We live in a contemporary society where there is such a premium placed on high quality skill sets, especially unique ones. Because everything is about service and personal taste, it is really something when we find someone who “gets it” and is able to give us something we enjoy in a skillful manner.

One of the downsides of our culture is that we are lousy teachers. What I mean by this is what we don’t know how to provide constructive criticism to others, especially if we want them to change a behavior with the intent of either making us happy or making a positive improvement for themselves. Yes, we often know how to diagnose a problem well, but don’t know how to help the person through the process.

Here’s what I mean. You’ve got a family member that you always love and adore. One of the few flaws that person has is that they are a terrible cook. You’re at their house one day: it is lunch time and they offer to make your favorite meal. How do you handle that situation?
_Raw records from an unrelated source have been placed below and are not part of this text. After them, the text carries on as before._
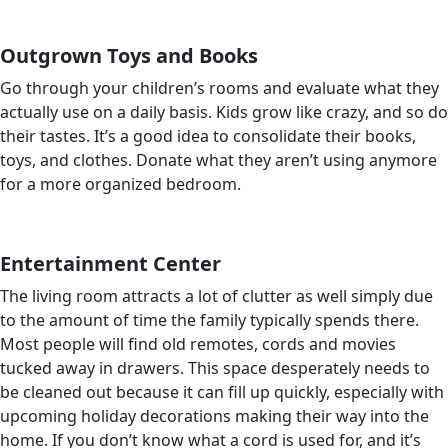
Outgrown Toys and Books
Go through your children’s rooms and evaluate what they
actually use on a daily basis. Kids grow like crazy, and so do
their tastes. It’s a good idea to consolidate their books,
toys, and clothes. Donate what they aren’t using anymore
for a more organized bedroom.
Entertainment Center
The living room attracts a lot of clutter as well simply due
to the amount of time the family typically spends there.
Most people will find old remotes, cords and movies
tucked away in drawers. This space desperately needs to
be cleaned out because it can fill up quickly, especially with
upcoming holiday decorations making their way into the
home. If you don’t know what a cord is used for, and it’s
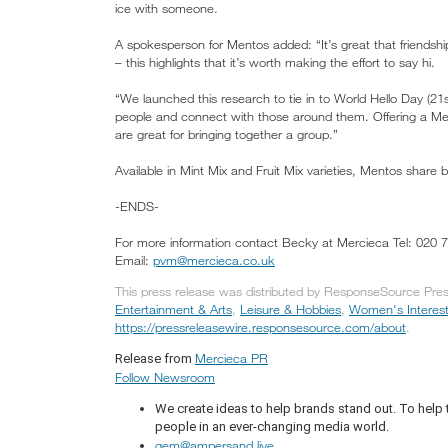
ice with someone.
A spokesperson for Mentos added: “It’s great that friendshi
– this highlights that it’s worth making the effort to say hi.
“We launched this research to tie in to World Hello Day (
people and connect with those around them. Offering a Me
are great for bringing together a group.”
Available in Mint Mix and Fruit Mix varieties, Mentos share 
-ENDS-
For more information contact Becky at Mercieca Tel: 020 
Email:
pvm@mercieca.co.uk
This press release was distributed by ResponseSource Press
Entertainment & Arts
,
Leisure & Hobbies
,
Women's Interes
https://pressreleasewire.responsesource.com/about
.
Mercieca PR
Release from
Follow Newsroom
We create ideas to help brands stand out. To help
people in an ever-changing media world.
gem@ampersand.live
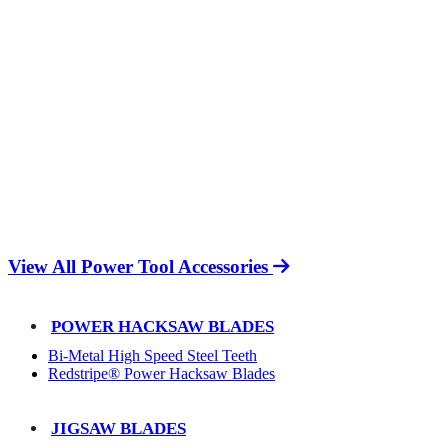
View All Power Tool Accessories
POWER HACKSAW BLADES
Bi-Metal High Speed Steel Teeth
Redstripe® Power Hacksaw Blades
JIGSAW BLADES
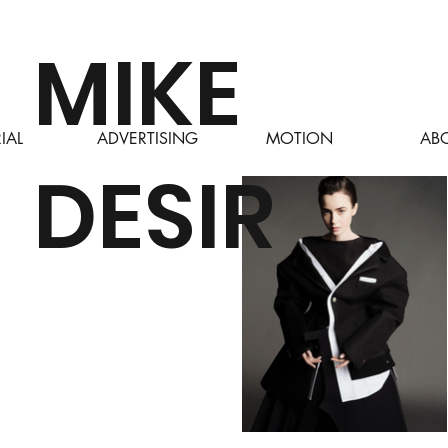
MIKE
AB
IAL
ADVERTISING
MOTION
DESIR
  • Some might just take one for the team and it the putrid dish.
  • Some may decline on lack of hunger, even though everyone can hear the stomach growling.
  • Some may just tell the relative flatly they cannot cook.
  • Some may pitch in and help show them how to cook the meal.

In the first choice, you may take that tact because you don’t want to offend, or you love that person and accept the fact that it is the thought that counts more than the taste of the dish. In the second instance, you may be very uncomfortable saying you how feel, so deferring addressing the issue is the priority. In the third choice, you just cannot take it anymore and you call it like it is to feel better, and be damned of the consequences. In the fourth choice, you offer a solution to the situation at hand.

All are appropriate enough and expected choices. But it is reading the other variables in the situation that many of us don’t often do correctly that makes any choice that we make more potentially damaging to the other person than it needs to be.

Sometimes it is your own expectation or intent playing out in how you handle the situation. After all, if you don’t think the person can truly fix the issue you may choose to give up that battle because the other stuff that they bring to the table works for you. We all make trade offs in our relationships, so that sort of approach is understandable. On the flipside, we may expect the other person to have the answers to solve the problem themselves. After all, “it isn’t my problem you cannot/you’re not good at/you don’t know how to (insert issue here). You should be lucky I told you.” SO how are you setting up the person to genuinely address the problem if that is all the “insight” you’re offering?

Sometimes we really don’t know how to help the person but unwillingly to admit it out of fear, embarrassment, pride or shame. After all, what makes things tricky is when you open up a person to criticism and all you have to offer is said criticism and no solutions.

Any good teacher will tell you it is about finding what the goal is for the student, assessing strengths and weaknesses, and doing things to out the student in successful situations that breed confidence and allows them to achieve their goal. It is never enough to tell someone they aren’t up to snuff with something; it is equally helpful to be able to guide them through the process.

So how can we better help someone through that process? Firstly, better understanding what we really want from the person and then to understand how to help that person get there. It doesn’t mean we have to have all the answers, but it just means that we have to be able to some be what we want in order to get what we want. After all, many of the great teachers have shown us the way through example more than through words.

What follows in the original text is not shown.